Data Quality Testing: 7 Essential Tests
Getting started with data quality testing? Here are the 7 must-have checks to improve data quality and ensure reliability for your most critical assets.
Data quality testing is the process of validating that key characteristics of a dataset match what is anticipated prior to its consumption.
According to Gartner, bad data costs organizations on average an estimated $12.9 million per year. In fact, Monte Carlo’s own research found that data engineers spend as much as 40% of their workday firefighting bad data.
Those are some big numbers. Data quality issues are some of the most pernicious challenges facing modern data teams, and testing is one of the very first steps a data team will take on their journey to reliable data.
Whether by mistake or entropy, anomalies are bound to occur as your data moves through your production pipelines. In this post, we’ll look at 7 essential data quality tests you need right now to validate your data, plus some of the ways you can apply data quality testing today to start building out your data quality motion.
Mục lục
So, what is data quality testing anyway?
When it comes to data engineering, quality issues are a fact of life. Like all software and data applications, ETL/ELT systems are prone to failure from time-to-time.
Among other factors, data pipelines are reliable if:
- The data is current, accurate, and complete.
- The data is unique and free from duplicates.
- The model is sound and represents reality.
- And the transformed data is free from anomalies.
While there’s no silver bullet for data quality issues, data quality testing empowers engineers to anticipate specific, known problems and write logic to proactively detect quality issues before they can impact downstream users.

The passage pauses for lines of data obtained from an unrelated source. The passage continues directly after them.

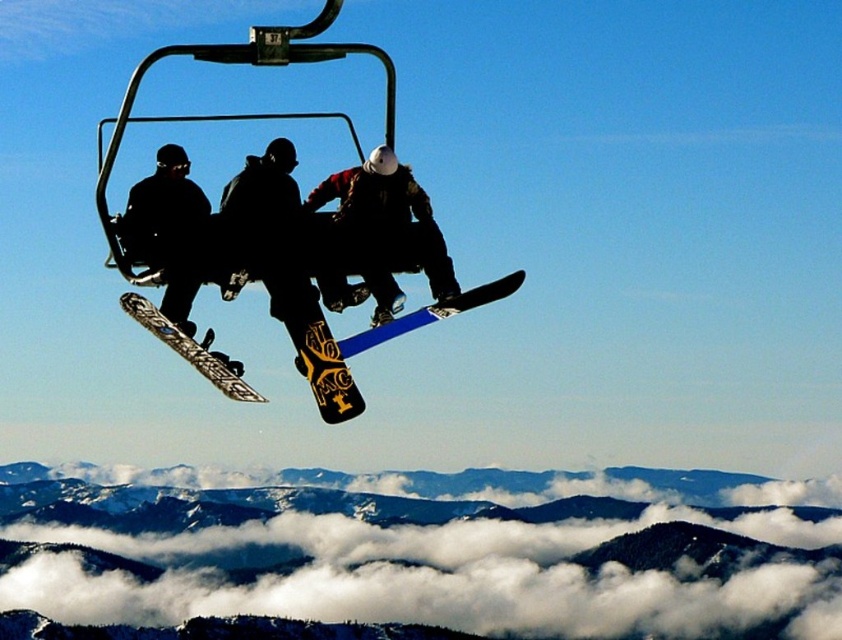 Question: Does blue matte snowboard at center have a greater width compared to black matte snowboard at center?

Choices:
 (A) yes
 (B) no

Answer: (A)

Question: Estimate the real-world distances between objects in this image. Which object is closer to the black matte snowboard at center?

Choices:
 (A) blue matte snowboard at center
 (B) snowy forested mountain at lower center
 (C) yellow matte snowboard at center

Answer: (A)

Question: Which object appears closest to the camera in this image?

Choices:
 (A) snowy forested mountain at lower center
 (B) yellow matte snowboard at center

Answer: (B)

Question: Which point appears closest to the camera in this image?

Choices:
 (A) (328, 276)
 (B) (184, 348)
 (C) (819, 481)
 (D) (510, 285)

Answer: (B)

Question: From the image, what is the correct spatial relationship of yellow matte snowboard at center in relation to blue matte snowboard at center?

Choices:
 (A) left
 (B) right

Answer: (A)

Question: Considering the relative positions of snowy forested mountain at lower center and black matte snowboard at center in the image provided, where is snowy forested mountain at lower center located with respect to black matte snowboard at center?

Choices:
 (A) left
 (B) right

Answer: (A) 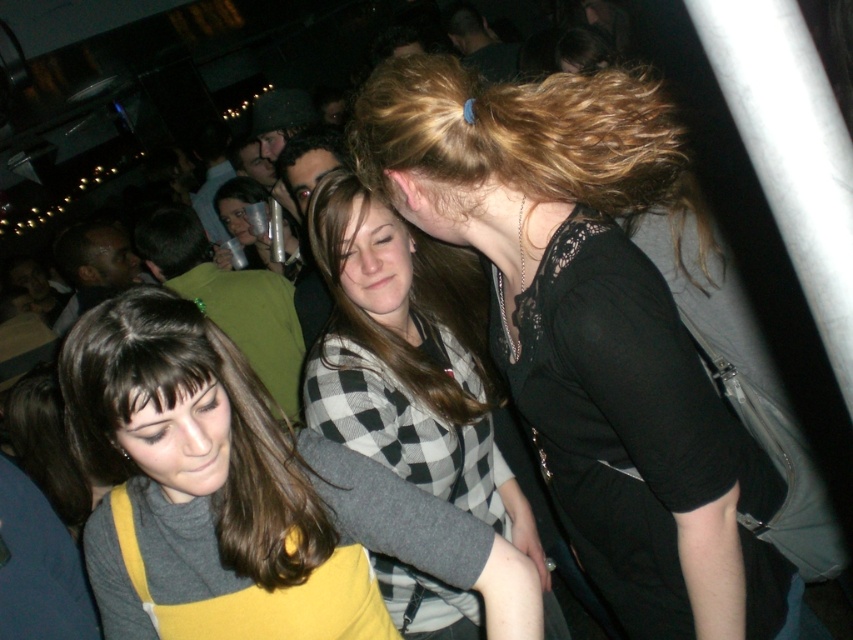 Which is above, black lace dress at center or brownsmoothhair at center?

brownsmoothhair at center is above.

Is black lace dress at center positioned behind brownsmoothhair at center?

That is False.

Which is behind, point (612, 292) or point (366, 200)?

Point (366, 200)

Where is `black lace dress at center`? The width and height of the screenshot is (853, 640). black lace dress at center is located at coordinates (590, 330).

Which is more to the left, matte yellow dress at center or checkered fabric sweater at center?

matte yellow dress at center

Is point (231, 536) behind point (379, 580)?

No.

Where is `matte yellow dress at center`? This screenshot has width=853, height=640. matte yellow dress at center is located at coordinates (248, 492).

Can you confirm if matte yellow dress at center is taller than brownsmoothhair at center?

Yes, matte yellow dress at center is taller than brownsmoothhair at center.

Does matte yellow dress at center lie behind brownsmoothhair at center?

No, matte yellow dress at center is closer to the viewer.

You are a GUI agent. You are given a task and a screenshot of the screen. Output one action in this format:
    pyautogui.click(x=<x>, y=<y>)
    Task: Click on the matte yellow dress at center
    This screenshot has width=853, height=640.
    Given the screenshot: What is the action you would take?
    pyautogui.click(x=248, y=492) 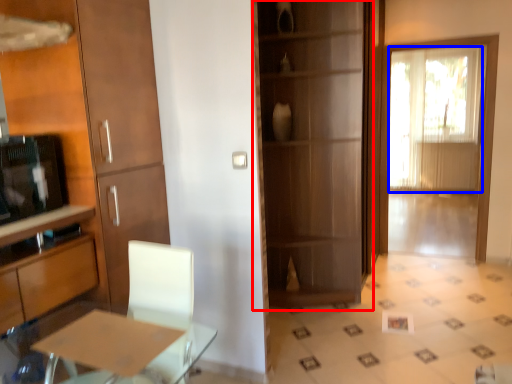 Question: Which object is closer to the camera taking this photo, cupboard (highlighted by a red box) or window screen (highlighted by a blue box)?

Choices:
 (A) cupboard
 (B) window screen

Answer: (A) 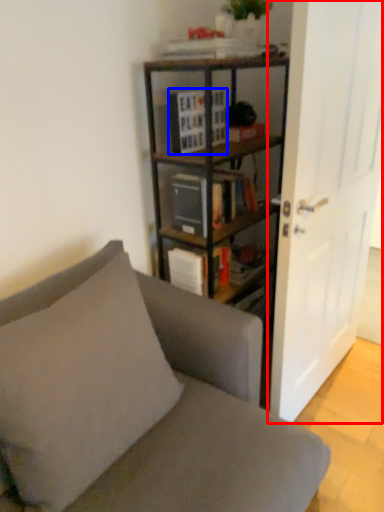 Question: Which point is further to the camera, door (highlighted by a red box) or book (highlighted by a blue box)?

Choices:
 (A) door
 (B) book

Answer: (B) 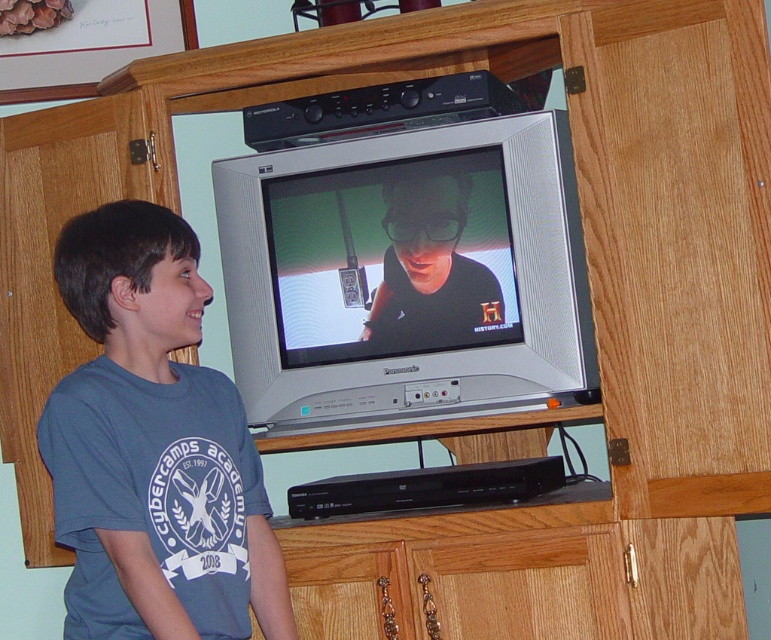 You are a delivery person who needs to place a new TV stand that is 2 meters wide. The current setup has the silver metallic television at center and the blue cotton shirt at center. Can the new TV stand fit between them without moving any existing items?

The silver metallic television at center has a smaller size compared to blue cotton shirt at center. However, the description does not provide information about the distance between them, so it is impossible to determine if the TV stand can fit.

From the picture: The boy wants to touch the silver metallic television at center and the blue cotton shirt at center. Which one is closer to his hand?

The blue cotton shirt at center is closer to the boy because it is only 38.40 centimeters away from the silver metallic television at center, but since the shirt is on him, it is right at his hand. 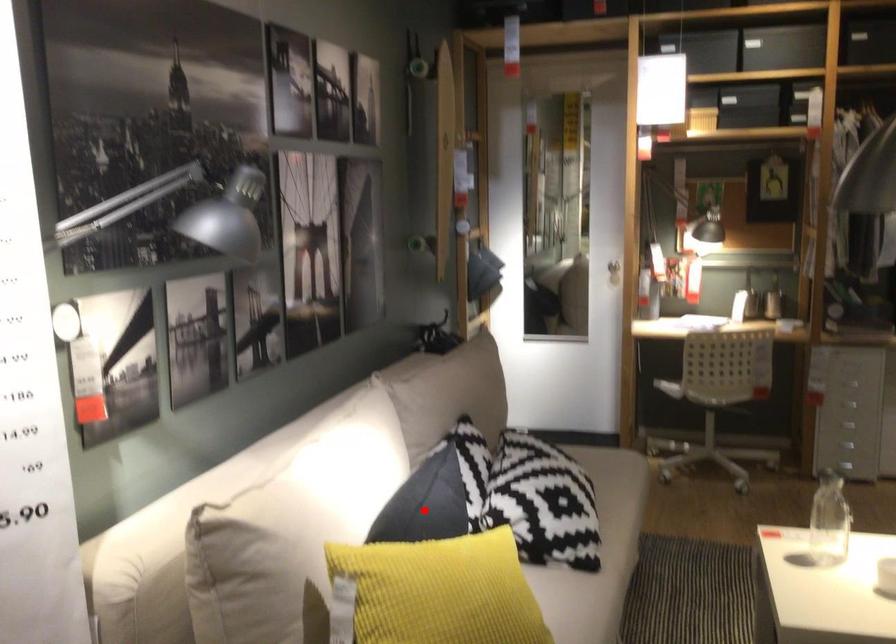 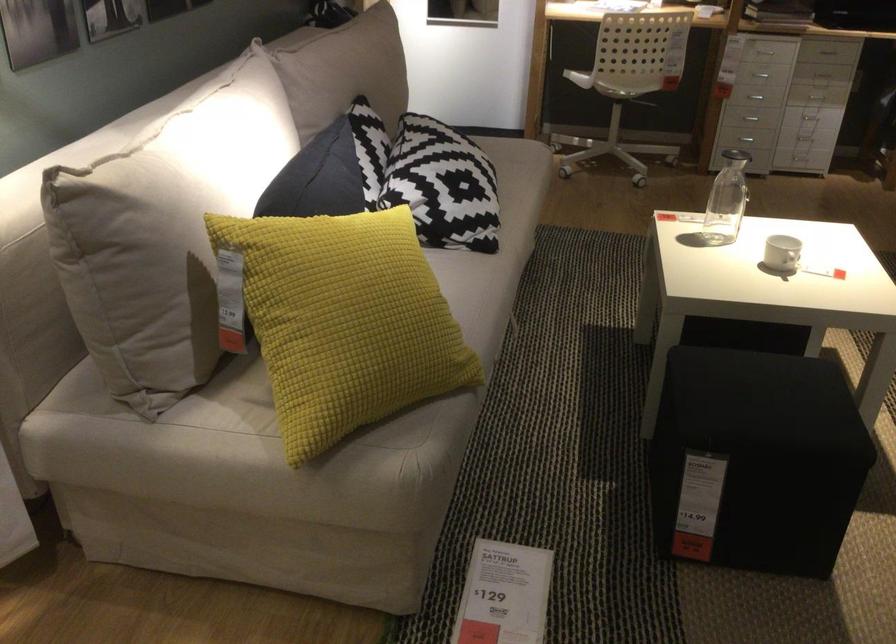 Where in the second image is the point corresponding to the highlighted location from the first image?

(317, 178) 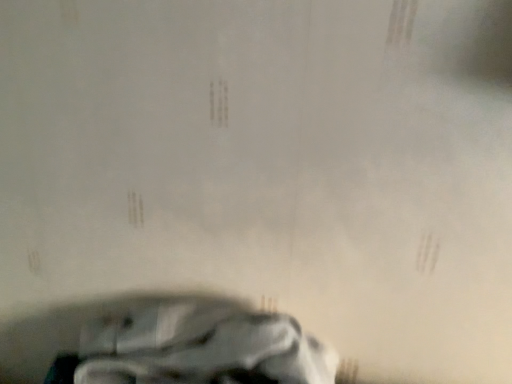 Find the location of `matte gray fabric at lower center`. matte gray fabric at lower center is located at coordinates (201, 348).

The width and height of the screenshot is (512, 384). What do you see at coordinates (201, 348) in the screenshot?
I see `matte gray fabric at lower center` at bounding box center [201, 348].

Find the location of a particular element. The width and height of the screenshot is (512, 384). matte gray fabric at lower center is located at coordinates (201, 348). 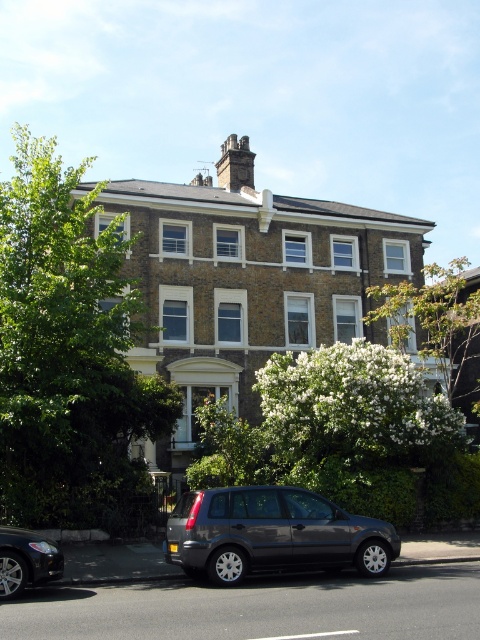 Question: Which object is positioned farthest from the dark gray stone chimney at upper center?

Choices:
 (A) dark gray metallic car at lower left
 (B) green leafy tree at left
 (C) satin dark gray suv at lower center
 (D) white blossoming tree at upper right

Answer: (B)

Question: Does white blossoming tree at upper right have a larger size compared to dark gray metallic car at lower left?

Choices:
 (A) no
 (B) yes

Answer: (B)

Question: Which is farther from the dark gray metallic car at lower left?

Choices:
 (A) white blossoming tree at upper right
 (B) satin dark gray suv at lower center

Answer: (A)

Question: Observing the image, what is the correct spatial positioning of green leafy tree at left in reference to satin dark gray suv at lower center?

Choices:
 (A) right
 (B) left

Answer: (B)

Question: Is satin dark gray suv at lower center behind dark gray stone chimney at upper center?

Choices:
 (A) yes
 (B) no

Answer: (B)

Question: Which of the following is the closest to the observer?

Choices:
 (A) dark gray stone chimney at upper center
 (B) green leafy tree at left

Answer: (B) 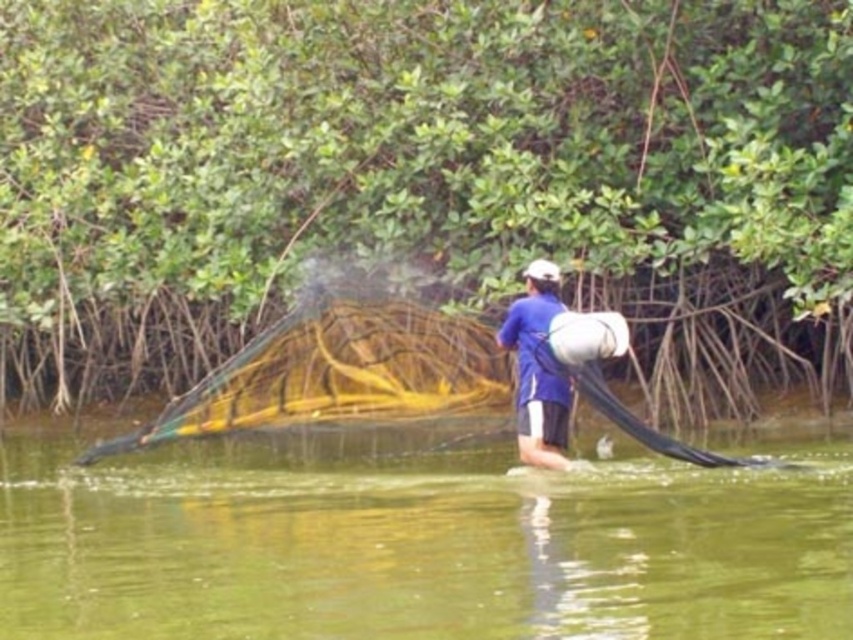 Question: Which object appears closest to the camera in this image?

Choices:
 (A) blue fabric shirt at center
 (B) green translucent water at center
 (C) green leafy mangrove at center

Answer: (B)

Question: Does green translucent water at center appear under blue fabric shirt at center?

Choices:
 (A) yes
 (B) no

Answer: (A)

Question: Is green leafy mangrove at center wider than blue fabric shirt at center?

Choices:
 (A) yes
 (B) no

Answer: (A)

Question: Does green leafy mangrove at center have a lesser width compared to green translucent water at center?

Choices:
 (A) yes
 (B) no

Answer: (B)

Question: Considering the real-world distances, which object is farthest from the green translucent water at center?

Choices:
 (A) green leafy mangrove at center
 (B) blue fabric shirt at center

Answer: (A)

Question: Which is nearer to the green leafy mangrove at center?

Choices:
 (A) blue fabric shirt at center
 (B) green translucent water at center

Answer: (B) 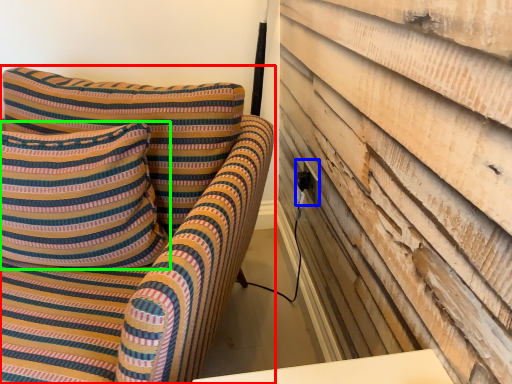 Question: Which object is positioned farthest from furniture (highlighted by a red box)? Select from electric outlet (highlighted by a blue box) and pillow (highlighted by a green box).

So, now that we have a common understanding of what data quality testing is, let’s look at some of the most common data quality tests you can run right now and how they might be used to quality detect issues in your data.
NULL values test
One of the most common data quality issues will arise from missing data, also known as NULL values. (Oh, those pesky NULL values).
NULL values occur when a field is left blank, either intentionally or through a pipeline error, such as those caused by an API outage. Let’s say you were querying the impact of a marketing program on sales lift by region, but the ‘region’ field was left blank on multiple records. Any rows where ‘region’ was missing would necessarily be excluded from your report, leading to inefficient future spend on regional marketing programs. Not cool.
As the name implies, a NULL values test will validate whether values within a specified column for a particular model are missing after the model runs. One excellent out-of-the-box test for uncovering NULL values is dbt’s generic not_null test.
tests/test_not_null.sql
{% test not_null(model, column_name) %}
select *
from {{ model }}
where {{ column_name }} is null
{% endtest %}
Volume tests
Is data coming in? Is it too little? Too much? These are all data quality issues related to the volume of data entering your database.
Volume tests are a must-have quality check that can be used to validate the number of rows contained in critical tables.
Missing data
Let’s say your data platform processes data from temperature sensors, and one of those sensors fails. What happens? You may get a bunch of crazy temperature values—or you may get nothing at all.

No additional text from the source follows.